(Material for this task Opens)

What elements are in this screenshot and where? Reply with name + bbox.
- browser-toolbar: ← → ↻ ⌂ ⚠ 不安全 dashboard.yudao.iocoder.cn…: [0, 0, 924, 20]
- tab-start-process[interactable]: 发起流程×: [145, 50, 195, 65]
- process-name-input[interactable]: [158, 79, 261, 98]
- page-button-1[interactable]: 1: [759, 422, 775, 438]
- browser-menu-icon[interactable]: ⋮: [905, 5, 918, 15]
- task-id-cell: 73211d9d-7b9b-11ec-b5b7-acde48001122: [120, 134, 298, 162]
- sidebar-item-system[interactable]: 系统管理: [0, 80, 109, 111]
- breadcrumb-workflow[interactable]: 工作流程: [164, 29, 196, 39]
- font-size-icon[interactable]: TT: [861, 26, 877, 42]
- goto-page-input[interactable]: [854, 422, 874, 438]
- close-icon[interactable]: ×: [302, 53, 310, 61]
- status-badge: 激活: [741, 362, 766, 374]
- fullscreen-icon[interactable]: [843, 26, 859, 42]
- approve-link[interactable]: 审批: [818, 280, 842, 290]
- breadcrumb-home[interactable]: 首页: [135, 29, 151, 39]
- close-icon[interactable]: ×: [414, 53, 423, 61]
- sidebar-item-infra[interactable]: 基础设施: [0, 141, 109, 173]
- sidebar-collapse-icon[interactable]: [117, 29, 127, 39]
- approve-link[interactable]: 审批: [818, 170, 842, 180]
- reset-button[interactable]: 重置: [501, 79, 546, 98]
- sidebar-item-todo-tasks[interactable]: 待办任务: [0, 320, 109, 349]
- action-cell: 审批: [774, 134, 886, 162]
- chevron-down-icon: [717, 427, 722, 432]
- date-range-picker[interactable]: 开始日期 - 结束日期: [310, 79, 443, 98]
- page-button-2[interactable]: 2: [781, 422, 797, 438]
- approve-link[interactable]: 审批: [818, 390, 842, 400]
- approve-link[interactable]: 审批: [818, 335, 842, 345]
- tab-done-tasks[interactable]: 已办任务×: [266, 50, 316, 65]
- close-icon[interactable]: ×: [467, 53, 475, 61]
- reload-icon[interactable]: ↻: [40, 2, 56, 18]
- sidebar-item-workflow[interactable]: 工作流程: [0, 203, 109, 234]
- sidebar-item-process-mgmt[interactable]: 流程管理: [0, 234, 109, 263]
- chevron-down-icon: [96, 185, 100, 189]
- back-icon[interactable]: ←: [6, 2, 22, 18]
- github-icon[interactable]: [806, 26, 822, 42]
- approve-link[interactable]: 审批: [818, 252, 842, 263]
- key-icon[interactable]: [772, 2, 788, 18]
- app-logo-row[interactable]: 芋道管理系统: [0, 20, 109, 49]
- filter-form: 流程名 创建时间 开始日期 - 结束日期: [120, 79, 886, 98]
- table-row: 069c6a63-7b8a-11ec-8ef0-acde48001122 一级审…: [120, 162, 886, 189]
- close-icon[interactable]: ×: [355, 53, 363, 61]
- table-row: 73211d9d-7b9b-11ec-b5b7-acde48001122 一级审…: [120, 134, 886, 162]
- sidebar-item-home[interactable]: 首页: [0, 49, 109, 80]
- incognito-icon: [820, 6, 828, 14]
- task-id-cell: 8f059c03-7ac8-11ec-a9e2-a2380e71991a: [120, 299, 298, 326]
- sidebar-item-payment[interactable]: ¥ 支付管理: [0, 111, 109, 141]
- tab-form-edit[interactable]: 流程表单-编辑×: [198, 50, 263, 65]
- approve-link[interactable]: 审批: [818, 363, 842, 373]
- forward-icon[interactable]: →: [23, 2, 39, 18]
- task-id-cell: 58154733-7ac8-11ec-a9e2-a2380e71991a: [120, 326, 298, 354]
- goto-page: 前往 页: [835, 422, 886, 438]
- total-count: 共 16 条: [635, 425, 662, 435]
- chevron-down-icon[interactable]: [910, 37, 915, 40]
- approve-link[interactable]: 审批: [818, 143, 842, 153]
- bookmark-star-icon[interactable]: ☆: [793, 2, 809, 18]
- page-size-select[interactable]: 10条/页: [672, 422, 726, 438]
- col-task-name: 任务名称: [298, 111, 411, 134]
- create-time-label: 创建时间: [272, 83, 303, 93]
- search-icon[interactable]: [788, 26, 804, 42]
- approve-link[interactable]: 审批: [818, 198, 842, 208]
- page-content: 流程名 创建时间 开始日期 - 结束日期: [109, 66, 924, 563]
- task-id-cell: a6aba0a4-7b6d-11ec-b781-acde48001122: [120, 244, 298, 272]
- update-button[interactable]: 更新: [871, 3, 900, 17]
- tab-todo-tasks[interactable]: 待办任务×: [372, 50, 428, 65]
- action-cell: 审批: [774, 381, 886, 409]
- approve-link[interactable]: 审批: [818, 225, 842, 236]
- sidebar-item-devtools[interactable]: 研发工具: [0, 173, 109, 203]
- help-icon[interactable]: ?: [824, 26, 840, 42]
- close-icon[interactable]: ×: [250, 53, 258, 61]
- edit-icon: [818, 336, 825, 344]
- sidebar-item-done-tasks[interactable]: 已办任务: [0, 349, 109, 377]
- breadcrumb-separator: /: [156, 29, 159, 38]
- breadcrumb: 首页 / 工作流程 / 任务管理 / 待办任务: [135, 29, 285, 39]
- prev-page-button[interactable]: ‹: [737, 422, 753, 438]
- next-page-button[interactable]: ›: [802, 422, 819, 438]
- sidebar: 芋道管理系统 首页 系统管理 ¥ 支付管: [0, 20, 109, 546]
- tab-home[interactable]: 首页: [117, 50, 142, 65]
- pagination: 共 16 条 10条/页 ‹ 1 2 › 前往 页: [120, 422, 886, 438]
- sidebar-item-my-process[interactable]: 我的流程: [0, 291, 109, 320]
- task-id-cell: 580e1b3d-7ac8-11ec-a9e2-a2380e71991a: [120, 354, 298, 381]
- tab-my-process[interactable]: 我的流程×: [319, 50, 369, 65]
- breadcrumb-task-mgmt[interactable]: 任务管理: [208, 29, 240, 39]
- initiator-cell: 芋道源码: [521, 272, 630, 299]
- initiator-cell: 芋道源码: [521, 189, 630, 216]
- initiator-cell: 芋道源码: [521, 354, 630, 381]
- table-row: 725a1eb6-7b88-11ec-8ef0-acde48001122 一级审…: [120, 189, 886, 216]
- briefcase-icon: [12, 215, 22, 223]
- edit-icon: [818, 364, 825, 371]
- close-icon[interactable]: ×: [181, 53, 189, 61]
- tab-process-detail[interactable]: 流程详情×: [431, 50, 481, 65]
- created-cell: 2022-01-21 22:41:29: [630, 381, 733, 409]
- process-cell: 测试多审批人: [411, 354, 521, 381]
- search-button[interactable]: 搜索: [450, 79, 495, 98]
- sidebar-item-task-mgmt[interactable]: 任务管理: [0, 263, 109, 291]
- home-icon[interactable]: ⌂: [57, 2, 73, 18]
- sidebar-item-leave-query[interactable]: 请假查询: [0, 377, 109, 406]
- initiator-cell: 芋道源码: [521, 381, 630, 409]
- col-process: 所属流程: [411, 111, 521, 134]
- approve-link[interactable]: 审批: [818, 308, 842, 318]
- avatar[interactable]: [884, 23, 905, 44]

(Material for this task Closes)

__Task goal__
Copy out every line of the listing where the word "search" occurs.

__Task output__
- search-icon[interactable]: [788, 26, 804, 42]
- search-button[interactable]: 搜索: [450, 79, 495, 98]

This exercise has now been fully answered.